Maria Hildingsson.

Maria Hildingsson.

“If you want to build peace, you cannot manage it without the family,” says Maria Hildingsson, Secretary General of the European Federation of Catholic Family Associations (FAFCE). Hildingsson is leading the charge for political representation of family interests from a Catholic perspective in the European Union’s governing bodies.

Born and raised in Sweden, Hildingsson moved to France in 1997, obtaining her Master’s degree in international relations at the Ecole des Hautes Etudes Internationales in Paris in 2004. She assumed her post at FAFCE in 2009.

Originally formed after the fall of the Berlin Wall in 1989, FAFCE has been recognized by the Council of Europe, and has representatives from every EU member country.
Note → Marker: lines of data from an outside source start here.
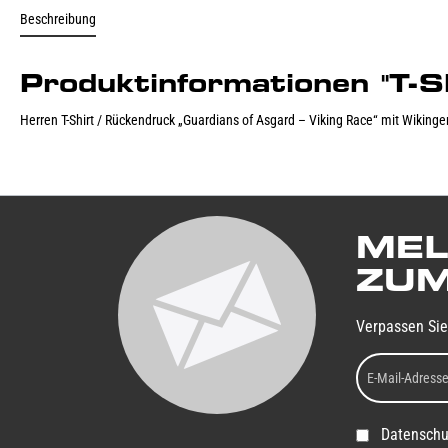
Beschreibung
Produktinformationen "T
Herren T-Shirt / Rückendruck „Guardians of Asgard – Viking Race“ mit Wikinge
MEL
ZUM
Verpassen Sie
Datenschu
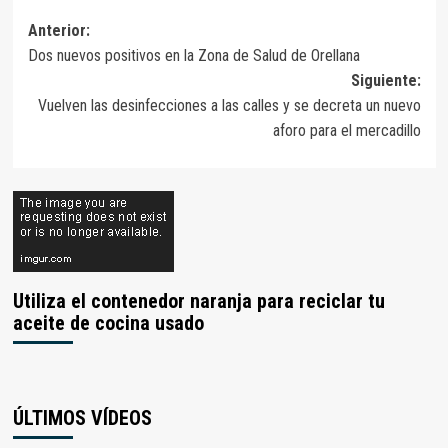
Navegación
Anterior:
Dos nuevos positivos en la Zona de Salud de Orellana
de
Siguiente:
entradas
Vuelven las desinfecciones a las calles y se decreta un nuevo
aforo para el mercadillo
Utiliza el contenedor naranja para reciclar tu
aceite de cocina usado
ÚLTIMOS VÍDEOS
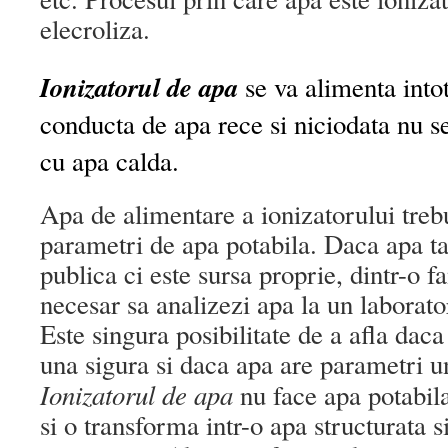
elecroliza.
Ionizatorul de apa
se va alimenta int
conducta de apa rece si niciodata nu 
cu apa calda.
Apa de alimentare a ionizatorului trebu
parametri de apa potabila. Daca apa ta 
publica ci este sursa proprie, dintr-o f
necesar sa analizezi apa la un laborato
Este singura posibilitate de a afla daca
una sigura si daca apa are parametri u
Ionizatorul de apa
nu face apa potabila
si o transforma intr-o apa structurata s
It was recognized as a Non-Governmental Organization (NGO) with participative status in 2001 — the only explicitly Catholic NGO with this status in Europe.
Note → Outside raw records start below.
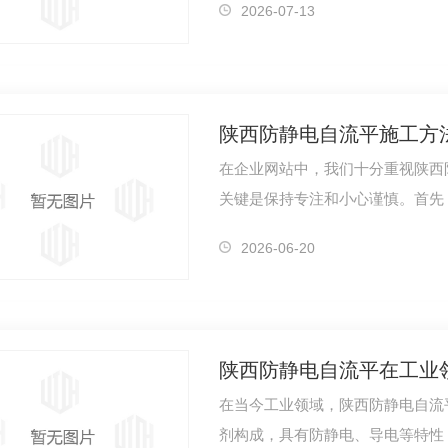
2026-07-13
陕西防静电自流平施工方
在企业网站中，我们十分重视陕西
关键是保持专注和小心谨慎。首先
地面、排…
彩色路面
商务中心彩色路面
厂区
2026-06-20
陕西防静电自流平在工业
在当今工业领域，陕西防静电自流
剂构成，具有防静电、导电等特性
Many Europeans assume that the EU government in Brussels does not affect their daily lives, but, in an interview in 2014, Hildingsson noted that about 70% of national laws actually originate at the European level. “I do think it’s important to underline how much power the EU actually has, although it can seem as if it is very far away, very abstract,” she says.
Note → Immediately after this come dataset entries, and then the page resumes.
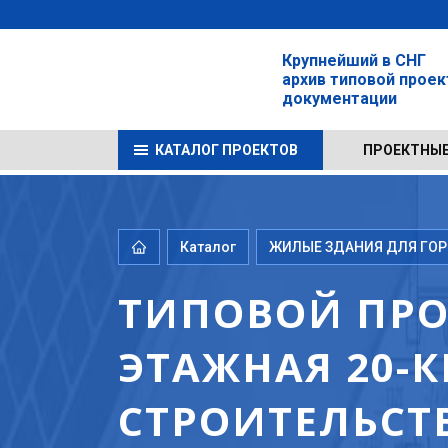
Крупнейший в СНГ
архив типовой прое
документации
КАТАЛОГ ПРОЕКТОВ
ПРОЕКТНЫЕ
Каталог
ЖИЛЫЕ ЗДАНИЯ ДЛЯ ГОРО
ТИПОВОЙ ПРОЕ
ЭТАЖНАЯ 20-К
СТРОИТЕЛЬСТВ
Unfortunately, the influence of the EU Parliament and the Council of Europe has not been benign toward the family.

One dramatic example is the Estrela Report. Portuguese member of parliament Edite Estrela drafted the text, which put reproductive “health”—including sex education starting at age zero, and free access to abortion, on a par with other human rights. It also refused the right of conscientious objection for medical staff who oppose technologies which violate the dignity of the person. Thanks in part to a vigorous campaign led by FAFCE, the Estrela Report was voted down in December 2013. Though non-binding, it could have paved the way to push this agenda on every EU nation.

FAFCE has tackled other related concerns in 2014, including the eclipse of the family by economic issues. While conceding the necessity of economic support, she says, “The Euro 2020 strategy is about work… but it is not based on a family perspective. It is rather about improving the competitiveness of European countries. The family is thus put aside.”

Hildingsson identifies three main groups among the EU Parliament members: those who see marriage as an institution intended to protect children and spouses, and another group which is, she says, “hostile to this idea.”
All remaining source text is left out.